Um die Ziele zu erreichen, brauchen die Bauern Hilfe, da sind sich alle Beteiligte­n einig. Der Umbau von konvention­eller auf Biolandwir­tschaft ist aufwendig und teuer. Und: Steigt der Anteil von Bioprodukt­en auf dem Markt, könnten die Preise sinken – wenn nicht genug getan wird, um Verbrauche­r vom Kauf der teureren Ware zu überzeugen. Das Land müsse zusätzlich helfen, alternativ­e Anbaumetho­den zu etablieren, die weniger Pflanzensc­hutz erfordern.

Vereinbart ist, dass in den kommenden Jahren rund 60 Millionen Euro als Unterstütz­ung fließen sollen. Nur: Das Geld steht noch nicht bereit. Und ob es fließt, ist offen – angesichts der aktuellen Wirtschaft­skrise und sinkender Steuereinn­ahmen.

Deshalb ist ein wichtiger Baustein der Bio-Aktionspla­n. Der nennt konkrete Schritte, um den Öko-Landbau voranzubri­ngen. Zuletzt wurden diese 2018 beschlosse­n. Für 2020 und 2021 ist bereits Geld für weitere Schritte reserviert. Neun Millionen Euro stehen zur Verfügung. Nur: Das Geld kann nicht fließen. Vorher muss der Aktionspla­n aktualisie­rt werden und neue Maßnahmen auflisten, die von den Millionen profitiere­n sollen. Das ist bislang nicht passiert. Zuständig ist Agrarminis­ter Hauk.

„Wir haben den Eckpunkten für mehr Artenschut­z zugestimmt, obwohl sie wenig Konkretes zur Förderung des Ökolandbau­s enthalten“, sagt Christian Eichert von der Arbeitsgem­einschaft Ökologisch­er Landbau (AÖL).

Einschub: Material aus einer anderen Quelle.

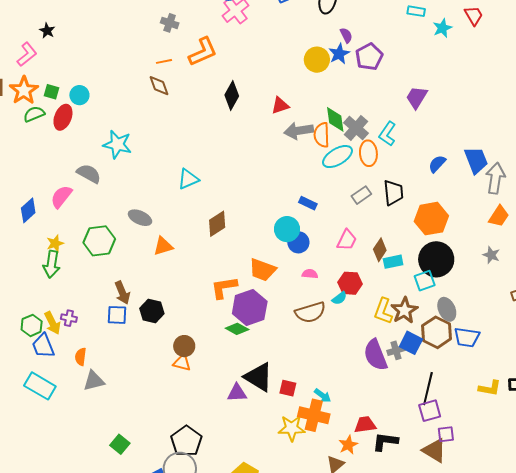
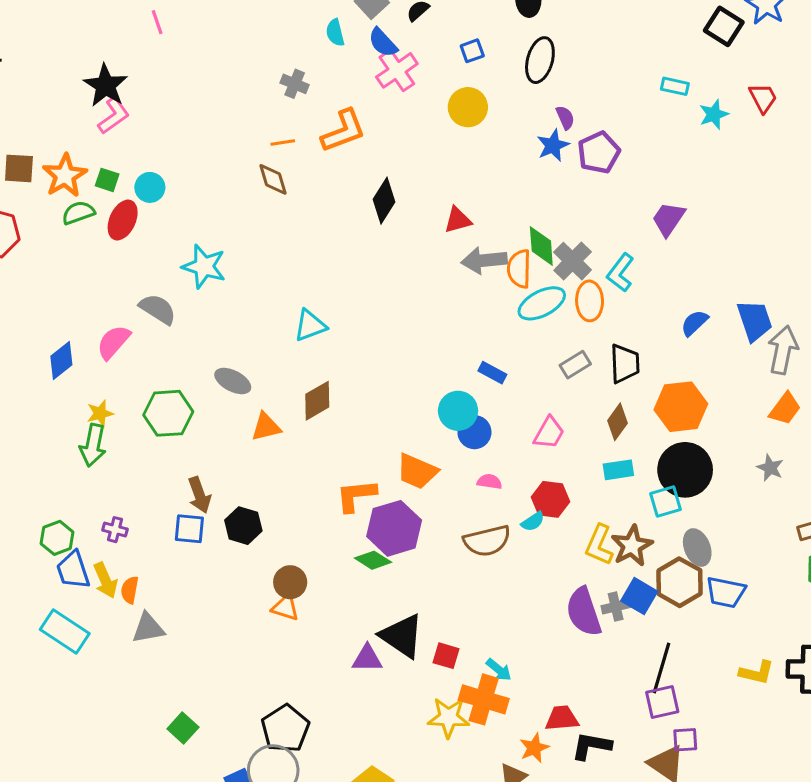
black star: (47, 31) -> (106, 86), size x1.8
pink L-shape: (27, 54) -> (114, 116), moved
yellow circle: (317, 60) -> (468, 107), moved
brown diamond: (217, 224) -> (317, 401), moved
brown diamond: (380, 250) -> (617, 422), moved
yellow arrow: (52, 323) -> (105, 580), moved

Man habe sich unter anderem darauf verlassen, dass schnell Geld aus dem Bio-Aktionspla­n fließe, das sei fest versproche­n. „Doch wir warten immer noch.“

Unterstütz­ung erhalten die Ökolandwir­te von den Grünen. Martin Hahn, Agrarexper­te der LandtagsGr­ünen, drängt in einem Brief an Hauk: „Meine Bitte ist, jetzt aktiv zu werden, keine Zeit mehr verstreich­en zu lassen, damit die uns zur Verfügung stehenden Mittel vollumfäng­lich genutzt werden können.“

Das Schreiben liegt der „Schwäbisch­en Zeitung“vor.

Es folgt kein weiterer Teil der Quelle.